#### [Listed entries]
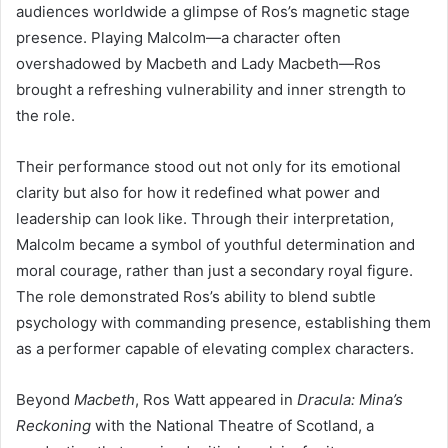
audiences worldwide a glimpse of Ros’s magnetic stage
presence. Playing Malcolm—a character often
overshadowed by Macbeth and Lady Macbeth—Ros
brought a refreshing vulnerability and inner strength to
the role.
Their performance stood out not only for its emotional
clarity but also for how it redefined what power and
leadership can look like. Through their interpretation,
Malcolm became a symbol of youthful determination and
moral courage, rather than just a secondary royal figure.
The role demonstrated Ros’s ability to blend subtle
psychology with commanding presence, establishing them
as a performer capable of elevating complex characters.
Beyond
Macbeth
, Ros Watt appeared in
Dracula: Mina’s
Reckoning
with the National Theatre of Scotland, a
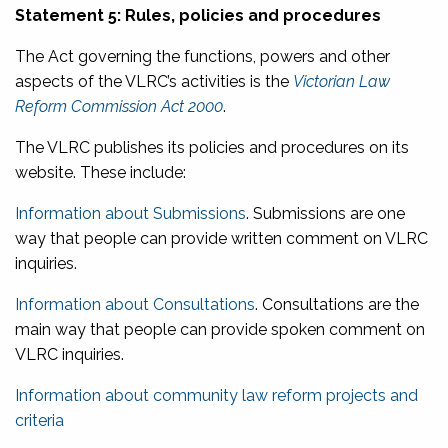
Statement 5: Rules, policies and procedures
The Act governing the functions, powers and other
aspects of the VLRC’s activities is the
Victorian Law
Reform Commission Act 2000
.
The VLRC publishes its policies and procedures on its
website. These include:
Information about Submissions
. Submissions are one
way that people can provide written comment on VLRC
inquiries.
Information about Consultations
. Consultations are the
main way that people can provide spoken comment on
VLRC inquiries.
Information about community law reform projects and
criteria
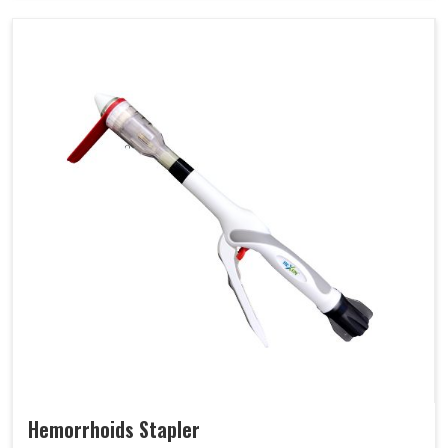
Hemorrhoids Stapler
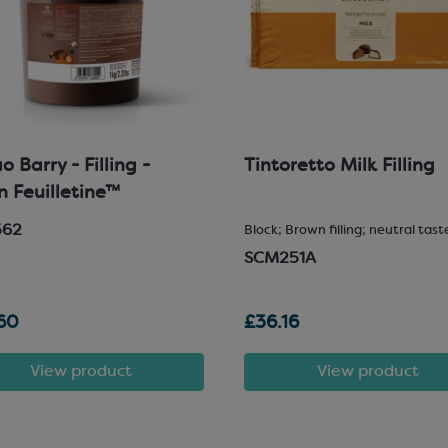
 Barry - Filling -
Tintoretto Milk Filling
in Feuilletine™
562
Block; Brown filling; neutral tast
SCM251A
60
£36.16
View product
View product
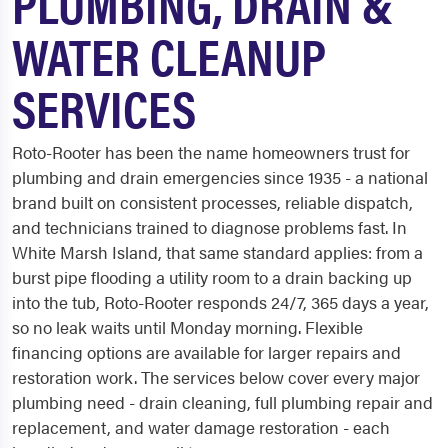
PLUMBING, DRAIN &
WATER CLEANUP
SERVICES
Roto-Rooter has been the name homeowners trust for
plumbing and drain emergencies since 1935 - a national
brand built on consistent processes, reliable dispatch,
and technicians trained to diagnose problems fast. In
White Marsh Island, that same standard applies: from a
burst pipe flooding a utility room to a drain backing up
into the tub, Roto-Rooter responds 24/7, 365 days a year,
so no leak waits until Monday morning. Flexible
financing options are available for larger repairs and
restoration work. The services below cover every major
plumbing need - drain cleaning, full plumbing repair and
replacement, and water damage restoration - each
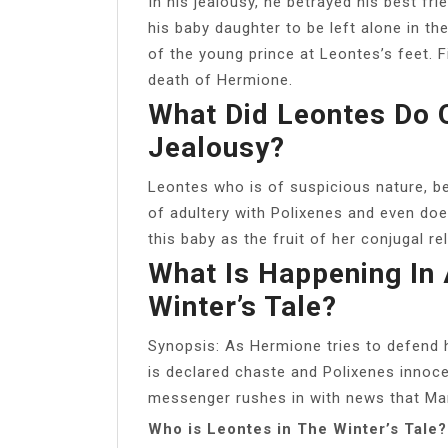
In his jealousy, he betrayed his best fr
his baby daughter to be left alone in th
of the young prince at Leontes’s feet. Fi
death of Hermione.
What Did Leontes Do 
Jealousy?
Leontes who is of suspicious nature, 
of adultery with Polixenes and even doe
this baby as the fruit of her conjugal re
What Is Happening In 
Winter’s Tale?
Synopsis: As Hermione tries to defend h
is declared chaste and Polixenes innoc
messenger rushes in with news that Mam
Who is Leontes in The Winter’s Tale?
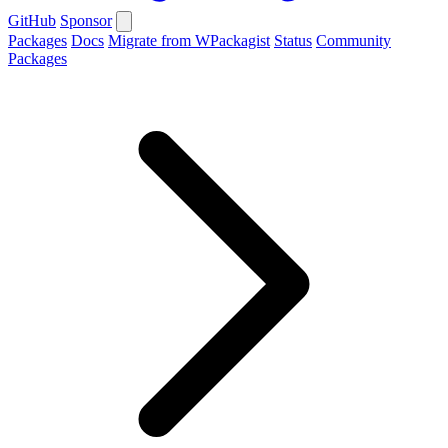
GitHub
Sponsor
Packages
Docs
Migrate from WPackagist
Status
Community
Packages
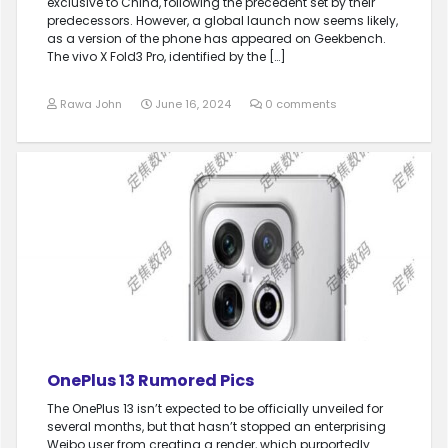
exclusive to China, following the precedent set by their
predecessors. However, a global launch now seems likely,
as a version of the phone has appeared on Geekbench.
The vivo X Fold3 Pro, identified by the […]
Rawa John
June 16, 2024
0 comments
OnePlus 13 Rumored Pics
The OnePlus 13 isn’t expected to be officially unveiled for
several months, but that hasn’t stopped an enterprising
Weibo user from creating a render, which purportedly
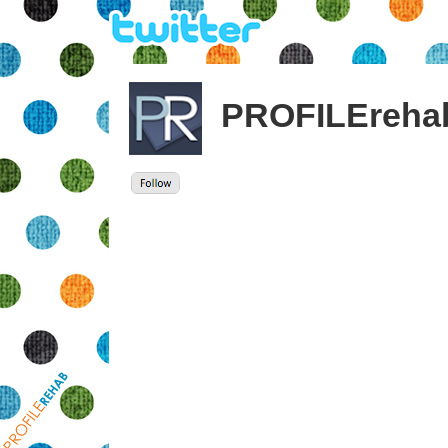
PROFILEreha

--

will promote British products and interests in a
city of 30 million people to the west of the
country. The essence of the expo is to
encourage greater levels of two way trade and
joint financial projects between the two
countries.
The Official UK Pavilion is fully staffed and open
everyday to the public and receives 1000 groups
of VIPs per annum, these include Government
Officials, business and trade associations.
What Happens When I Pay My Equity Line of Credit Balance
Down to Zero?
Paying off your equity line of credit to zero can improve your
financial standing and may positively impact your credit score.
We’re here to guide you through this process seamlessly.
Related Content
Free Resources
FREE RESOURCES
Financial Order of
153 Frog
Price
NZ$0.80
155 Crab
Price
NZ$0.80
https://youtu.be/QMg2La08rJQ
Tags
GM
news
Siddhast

...

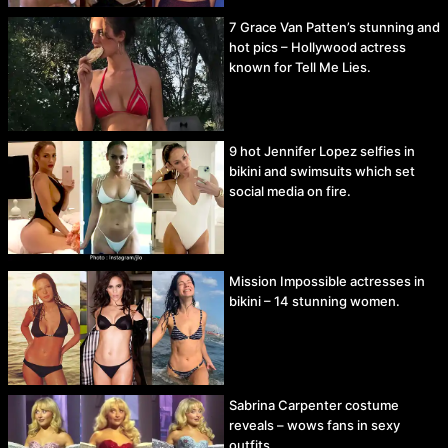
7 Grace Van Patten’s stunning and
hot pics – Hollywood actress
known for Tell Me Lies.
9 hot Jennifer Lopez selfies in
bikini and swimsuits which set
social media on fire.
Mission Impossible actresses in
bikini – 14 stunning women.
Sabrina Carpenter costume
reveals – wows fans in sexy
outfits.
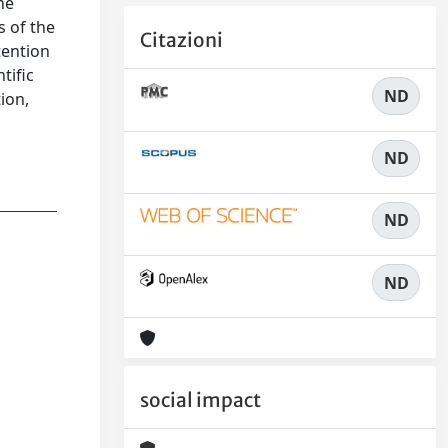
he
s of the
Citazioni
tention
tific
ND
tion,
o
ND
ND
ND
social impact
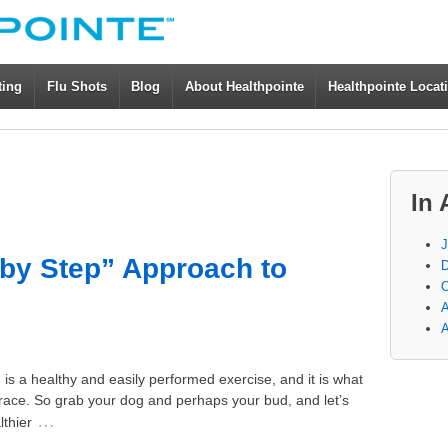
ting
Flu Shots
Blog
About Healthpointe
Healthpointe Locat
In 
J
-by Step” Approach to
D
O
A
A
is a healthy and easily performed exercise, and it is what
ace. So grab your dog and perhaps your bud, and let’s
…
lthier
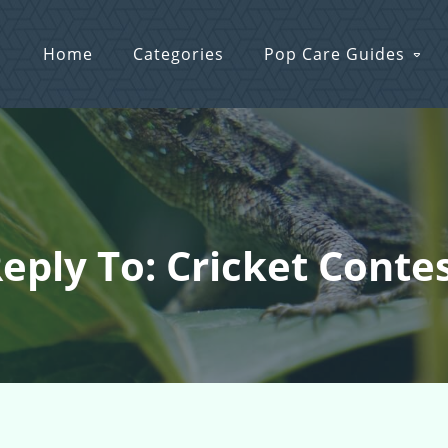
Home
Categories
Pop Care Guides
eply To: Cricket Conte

#### [Work instruction]
Find and show each line of the listing with the word "Rooter".

#### [Solution for this task]
Roto-Rooter has been the name homeowners trust for
into the tub, Roto-Rooter responds 24/7, 365 days a year,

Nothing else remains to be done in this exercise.